The Role of Data Tokenization
What’s missing from all of this is a unifying and risk-neutralizing technology and architecture approach that’s been proven in complex data processing ecosystems — data tokenization. This is effectively a way of replacing the sensitive data elements with replacement data that behaves in a similar fashion in the application or network but has no intrinsic value if lost or compromised. Architecturally, the approach is to tokenize as soon as data is collected, which could be on ingest into a cluster, and only detokenize with tight control by a limited allowable set of processes.

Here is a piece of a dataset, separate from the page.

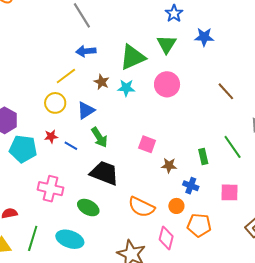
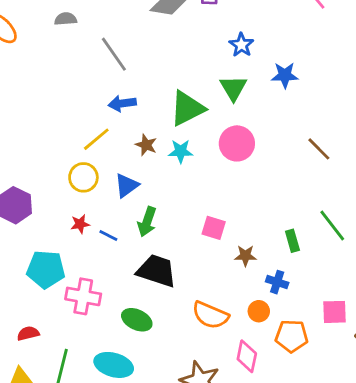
green arrow: (99, 137) -> (147, 222), turned 55
cyan pentagon: (23, 149) -> (46, 269), moved
pink square: (229, 192) -> (334, 312), moved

This inverts the security model of “Protect everything” to “Protect what is most valuable by neutralizing it.”
If we consider the risks above, even with configuration issues or exploits and attacks, when data is tokenized sufficiently then systems can operate in a lower state of trust without the pain felt from making risk tradeoffs over keeping the apps running or opening a window of attack and putting data — and potentially privacy — at risk.
Tokenization has been an evolution unto itself. When it first arrived a decade ago, tokens were created via databases and indexes. That’s fine for a small, low throughput scenario like straightforward payment card data, but today’s AI and machine learning pipelines, ingest feeds, and IoT scale capture put an instant strain on such approaches and render a juicy honeypot with all the sensitive data in it — not a realistic scenario.
Fortunately, modern stateless tokenization based on standards like ANSI X9119-2 can yield powerful container and service compatible tokenization that can be built right in. The upshot is that higher risk technologies that have high benefits, like container and Kubernetes cloud architectures, can be adopted and embraced with full agility without fear of attacks to data or accidental loss. Tokenization is, in effect, the C-suite’s best friend. By building it into the developer’s toolset, powerful data security can be built-in, and a secure digital culture can be fostered from the beginning. Of course, good best practices dictate that in-depth defenses should always be used, but tokenization — when it can scale and snap-in to modern ecosystems — is an essential component of modern digital transformation.